■ WHAT IS EXPECTED
Reproduce, with no edits, the line that contains "un eccentrico cappello da Babbo Natale" and all the lines that follow it, ending with the last line of the records.
● ● ● ● ● ● ●
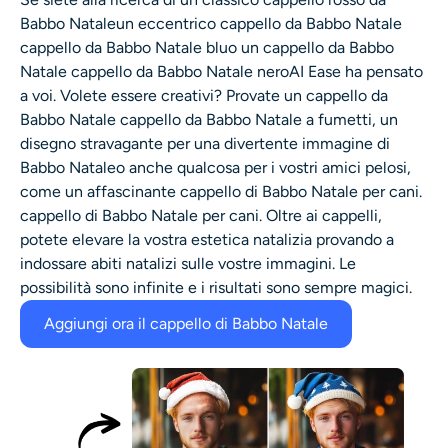
Babbo Natale
un eccentrico cappello da Babbo Natale
cappello da Babbo Natale blu
o un cappello da Babbo
Natale
cappello da Babbo Natale nero
AI Ease ha pensato
a voi. Volete essere creativi? Provate un cappello da
Babbo Natale
cappello da Babbo Natale a fumetti
, un
disegno stravagante per una
divertente immagine di
Babbo Natale
o anche qualcosa per i vostri amici pelosi,
come un affascinante cappello di Babbo Natale per cani.
cappello di Babbo Natale per cani
. Oltre ai cappelli,
potete elevare la vostra estetica natalizia provando a
indossare abiti natalizi sulle vostre immagini. Le
possibilità sono infinite e i risultati sono sempre magici.
Aggiungi ora il cappello di Babbo Natale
● ● ● ● ● ● ●
■ OUTPUT OF THE TASK
un eccentrico cappello da Babbo Natale
cappello da Babbo Natale blu
o un cappello da Babbo
Natale
cappello da Babbo Natale nero
AI Ease ha pensato
a voi. Volete essere creativi? Provate un cappello da
Babbo Natale
cappello da Babbo Natale a fumetti
, un
disegno stravagante per una
divertente immagine di
Babbo Natale
o anche qualcosa per i vostri amici pelosi,
come un affascinante cappello di Babbo Natale per cani.
cappello di Babbo Natale per cani
. Oltre ai cappelli,
potete elevare la vostra estetica natalizia provando a
indossare abiti natalizi sulle vostre immagini. Le
possibilità sono infinite e i risultati sono sempre magici.
Aggiungi ora il cappello di Babbo Natale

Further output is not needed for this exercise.